Research — The Base

Methodological Base

The three research pillars rest on a shared commitment to empirical rigour. This page describes the analytical infrastructure that makes the findings in each pillar trustworthy.

Empirical software engineering research faces a recurring practical problem: the phenomena worth studying — productivity, satisfaction, team cohesion, adoption behaviour — do not submit easily to controlled experiments. Field conditions are messy. Organisations are not laboratories. The answer is not to lower the analytical standard but to choose methods that meet the conditions of the field while still producing credible, reproducible findings.

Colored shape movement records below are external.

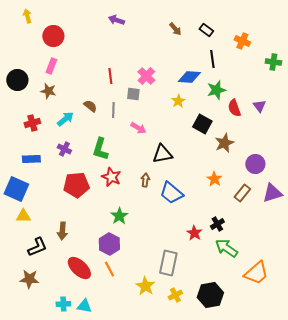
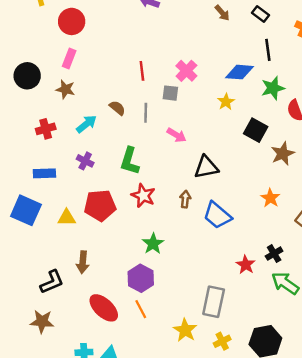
yellow triangle: (23, 216) -> (67, 218), moved

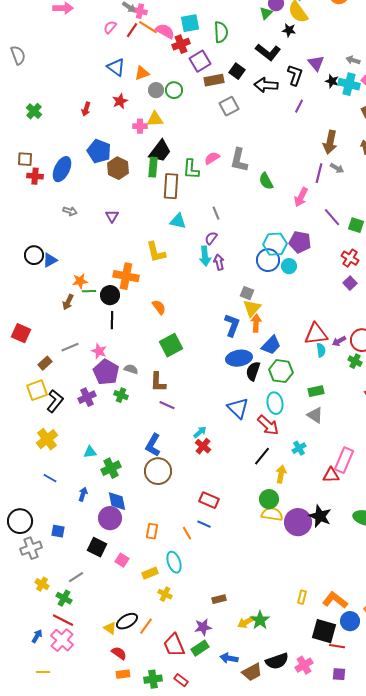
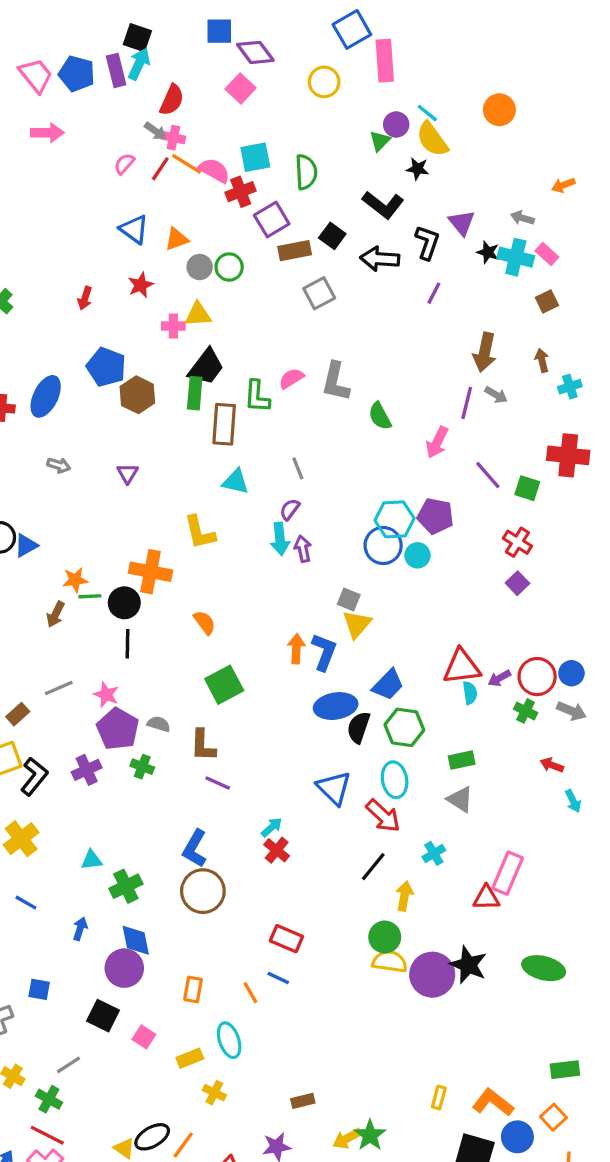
orange arrow: (256, 323) -> (296, 649), moved

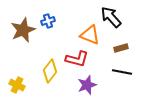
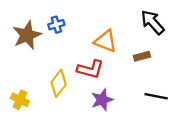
black arrow: (111, 17) -> (153, 22), moved
black line: (122, 72) -> (156, 96), moved

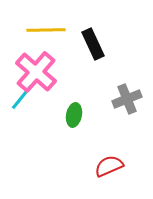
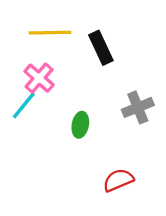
pink cross: (36, 72) -> (39, 78), size x0.7

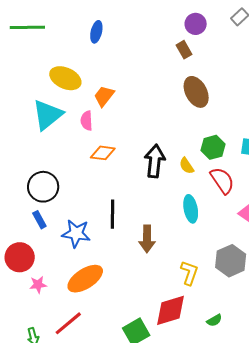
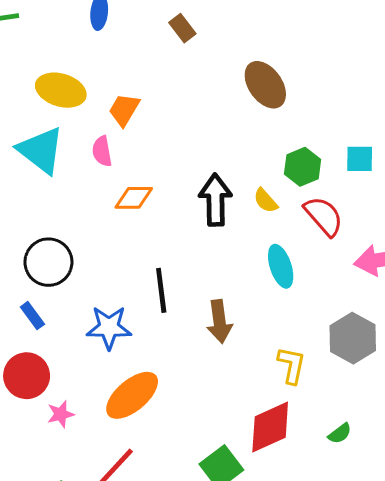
brown rectangle: (184, 50) -> (182, 28), moved
cyan triangle: (48, 115) -> (41, 150), turned -36
blue rectangle: (39, 220) -> (32, 316), moved

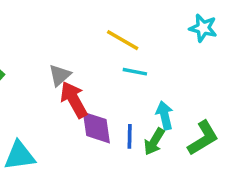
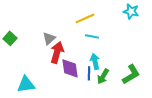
yellow line: (123, 40) -> (85, 18), turned -54
red arrow: (74, 100) -> (57, 52), turned 45
cyan arrow: (165, 115) -> (95, 61), moved

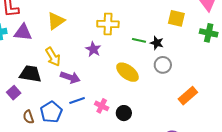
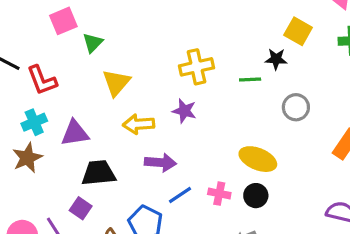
yellow square: (176, 18) -> (298, 31), turned 30
purple triangle: (23, 32) -> (75, 133), moved
black star: (157, 43) -> (276, 59), moved
yellow arrow: (53, 57) -> (139, 124), moved, turned 132
yellow ellipse: (127, 72) -> (258, 159), moved

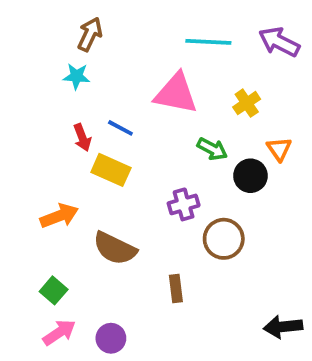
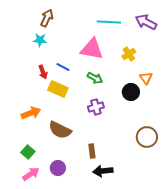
green arrow: (212, 149) -> (95, 78), moved
brown circle: (224, 239) -> (147, 137), moved
black arrow: (283, 327) -> (103, 171), moved
purple circle: (111, 338) -> (58, 168), moved

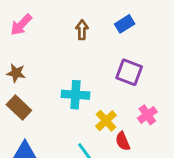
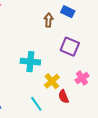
blue rectangle: (125, 24) -> (68, 12), turned 56
brown arrow: (82, 30) -> (49, 20), moved

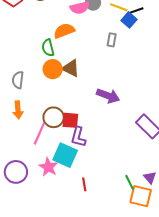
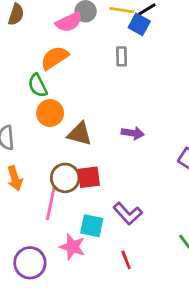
brown triangle: (71, 68) -> (80, 134), moved
purple arrow: (108, 96) -> (133, 133), size x0.7
purple L-shape: (78, 137) -> (128, 214), moved, turned -45
cyan square: (65, 155) -> (92, 226), size x0.7

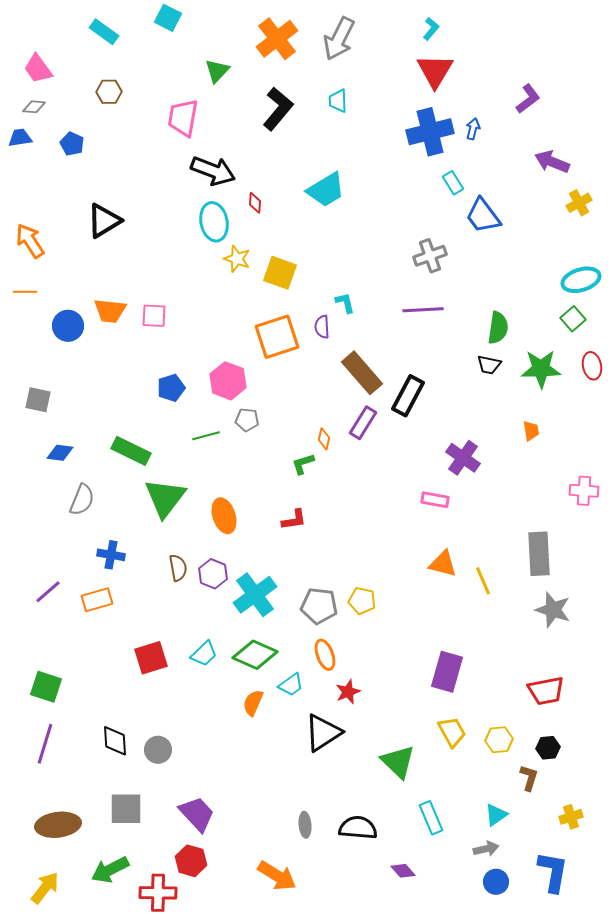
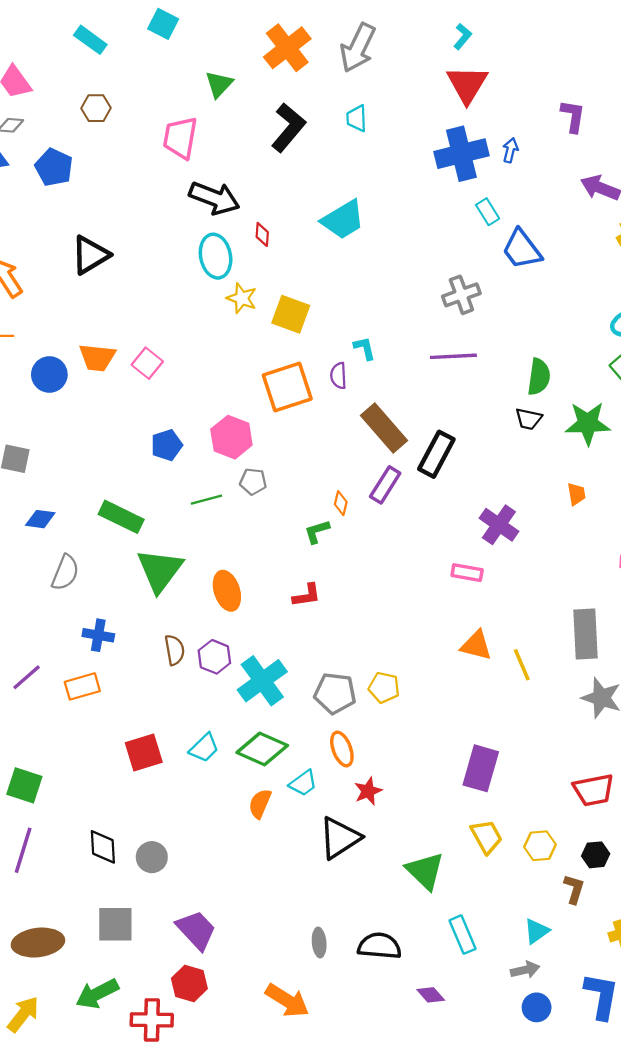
purple L-shape: (528, 99) -> (573, 116), turned -44
blue pentagon: (72, 144) -> (54, 167), size x1.4
pink square: (154, 316) -> (147, 363), turned 36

Three methodological contributions address this problem directly.

01

PLS-SEM and Soft Theory

Partial Least Squares Structural Equation Modelling (PLS-SEM) is a technique for studying relationships between latent variables: constructs like productivity, psychological safety, and team cohesion that cannot be directly observed but can be reliably measured through multiple indicators.

When controlled experiments are not feasible, SEM provides a rigorous alternative. It models complex, multi-variable relationships simultaneously, handles measurement error explicitly, and is well-suited to the kinds of survey and longitudinal data that software engineering research routinely produces.

A paper in ACM Computing Surveys examined the use of PLS-SEM in software engineering research and provides updated methodological guidelines for both authors and reviewers. The guidelines address common misapplications and specify the conditions under which PLS-SEM produces valid inferences. Researchers in empirical SE who want to use the approach — or review papers that use it — will find the decision criteria directly applicable.

02

Empirical Standards

Peer review in software engineering has a well-documented consistency problem. One frequently cited study found that 89% of reviewers would recommend rejecting a paper that had already been published in the same journal. That level of inconsistency is not a minor calibration issue — it means the field cannot reliably distinguish good research from weak research based on peer review alone.

Empirical Standards address this structurally. They are transparent decision trees that specify what a study of a given type must include before publication: what qualifies as essential, what is desirable, and what constitutes extraordinary rigour, all tailored to the specific methodology used. A researcher running a longitudinal study consults the longitudinal standard. A reviewer assessing a survey study consults the survey standard.

The longitudinal standard is a direct contribution to this effort. It specifies the essential, desirable, and extraordinary elements for studies that track phenomena over time — the study type used most frequently across the research pillars on this site.

03

Guidelines for LLM-Assisted Research

LLMs are increasingly used inside empirical research workflows: as annotators that classify qualitative data, as judges that evaluate generated outputs, and as synthesis tools that process large corpora. Each of these roles introduces methodological risks that current reporting norms do not adequately address.

Community guidelines developed at llm-guidelines.org establish reporting requirements for SE studies that involve LLMs in the research process itself. The core requirements are: declare the model version and configuration used; report the prompts and interaction logs; validate LLM outputs against human judgment before treating them as data; use open-model baselines where available; and report limitations and mitigation strategies explicitly.

These are not optional practices. A study that uses an LLM as an annotator but does not report its configuration or validate its outputs cannot be replicated and should not be trusted. The same standard of transparency that applies to any other instrument in the research process applies here.